• WHAT IS BEING ASKED
Set down every entry word for word. Omit the pictures.
*** Opening of PROVIDED DATA ***
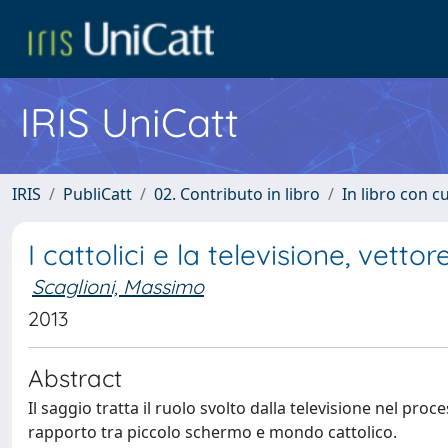
IRIS UniCatt
IRIS
PubliCatt
02. Contributo in libro
In libro con c
I cattolici e la televisione, vetto
Scaglioni, Massimo
2013
Abstract
Il saggio tratta il ruolo svolto dalla televisione nel pr
rapporto tra piccolo schermo e mondo cattolico.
*** Close of PROVIDED DATA ***
• EXERCISE OUTPUT
IRIS UniCatt
IRIS
PubliCatt
02. Contributo in libro
In libro con c
I cattolici e la televisione, vetto
Scaglioni, Massimo
2013
Abstract
Il saggio tratta il ruolo svolto dalla televisione nel pr
rapporto tra piccolo schermo e mondo cattolico.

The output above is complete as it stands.